Emily: Including not--

Dedeker: It's not always just the one reason, but with some self-awareness, you can examine yourself and kind of really look at, "Am I turning to this because I am interested in it or am I turning to this because I'm feeling really low right now and need just a really quick boost to how I'm feeling about myself?" It include something like wanting more sex from a partner not necessarily because you want the sex itself, but because you want to feel loved and appreciated by your partner.

You want to feel sexy. That's not a bad thing to want those things, but, sometimes, I think it's important to know, are you able to ask for those outside of sex. Are you able to get that outside of sex? This is something that is often very gendered specifically with, straight men are often really socialized to only be able to get attention, love, affection, being seen as sexy or desirable through sex.

That leads to, I think, a lot of the tropes that we hear about, like sexual dynamics and all the straight relationships where men are only seeking these things through sex. That's something to think about as well. Again, while enjoying these things isn't necessarily bad, the negative side comes from the dependency. So, if you notice a decrease in well-being when you aren't getting these sources of external validation, that's something to pay attention to, or if you're finding that you keep needing more and more and more, almost like an addiction where it's not really scratching the itch, that's also something to pay attention to.

Emily: If you listened to us talk about this and felt like, "Hey, maybe this is me in a couple of this. I definitely did. I was like, "Yes, done that, done that, done that."

Dedeker: Oh, yes. Me too.

Jase: Check, check, check.

Dedeker: Yes, check, check, check and check.

Emily: Yes, and you feel like, "Hey, this is maybe something that I want to change about myself." It is possible, because, our brains are capable of change if we are able to self-examine and put in the work. The first step is to just recognize that you heard this, you recognize those thoughts and feelings, and you see that they're happening, and that they are deeply rooted in us because of what happened to us in our young age, any of our experiences of abandonment or a variety of other experiences may have caused a need for external validation, maybe an intense need.

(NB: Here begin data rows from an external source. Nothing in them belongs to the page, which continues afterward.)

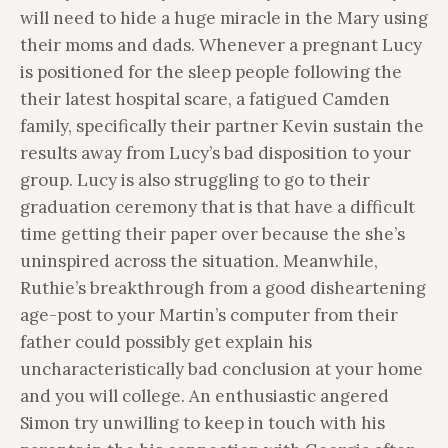
will need to hide a huge miracle in the Mary using
their moms and dads. Whenever a pregnant Lucy
is positioned for the sleep people following the
their latest hospital scare, a fatigued Camden
family, specifically their partner Kevin sustain the
results away from Lucy’s bad disposition to your
group. Lucy is also struggling to go to their
graduation ceremony that is that have a difficult
time getting their paper over because the she’s
uninspired across the situation. Meanwhile,
Ruthie’s breakthrough from a good disheartening
age-post to your Martin’s computer from their
father could possibly get explain his
uncharacteristically bad conclusion at your home
and you will college. An enthusiastic angered
Simon try unwilling to keep in touch with his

Jase: Which, to clarify, this is not to say this can only happen if you had some very traumatic abandonment as a child. It's like no no. Growing up as a human being with human parents or caregivers, you will have some instances of feeling abandoned, especially as a child who doesn't understand the larger context of things. We've all got this in us, maybe to greater degrees because of certain experiences, but it's there in all of us.

Emily: Recognize that other's reactions to us actually has much more to do with themselves than it does with us. That's something that I feel like I've really had to learn over the years, that, you know what? Like, this is a you problem, not a me a problem. I've been able to say that a lot more recently than I did even five years ago, but somebody may have an adverse reaction to you not because of something intrinsic to you, but because you have a similar trait to someone who hurt them in the past, or they might just be having a bad day, and the reaction to us has more to do with that than to anything that we said. I have to remind myself that at work a lot, like if somebody is mean to me, I'm like, "They're probably just having a rough day." I don't take it personally.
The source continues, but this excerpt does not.